On the plus side, psychiatric medication Geodon and antibiotic Zyvox reached $1 billion in sales last year, while erectile dysfunction pill Viagra, still going strong after 10 years on the market, neared the $2 billion mark. But Pfizer’s biggest rising star, on a percentage basis, was cancer drug Sutent, which finished with nearly $850 million in sales, 46 percent more than last year.

Pfizer will need more compounds like Sutent, a chemotherapy drug expected to gain more traction with an aging population of baby boomers. But analysts said there appear to be few if any blockbusters in Pfizer’s pipeline to make a dent in the loss of Lipitor – a situation that caused Forbes.com to headline an article on the Wyeth deal “Big Pharma’s Death Spiral.”

”It’s not necessarily a death spiral, but you have to have new drugs,” said analyst Funtleyder.

Pfizer seems to be staking its biggest hopes on Alzheimer’s disease medicines, including bapineuzumab, which Wyeth has partnered with Elan Pharmaceuticals on and is currently in late-stage trials.
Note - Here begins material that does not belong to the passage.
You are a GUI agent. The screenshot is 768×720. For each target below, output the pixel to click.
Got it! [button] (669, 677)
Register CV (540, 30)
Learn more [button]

It’s unclear, however, whether the partnership will continue once Pfizer takes over Wyeth.

Pfizer has its own Alzheimer’s pipeline, but its current top medication, Aricept, loses patent protection at the end of next year. Pfizer had five Alzheimer’s drugs in development, but its acquisition of Wyeth would triple that total.

”If Wyeth delivers on Alzheimer’s, it will be all worthwhile,” said Funtleyder. “Who knows? Maybe drug development will go into an up cycle, and it will be good to be big.”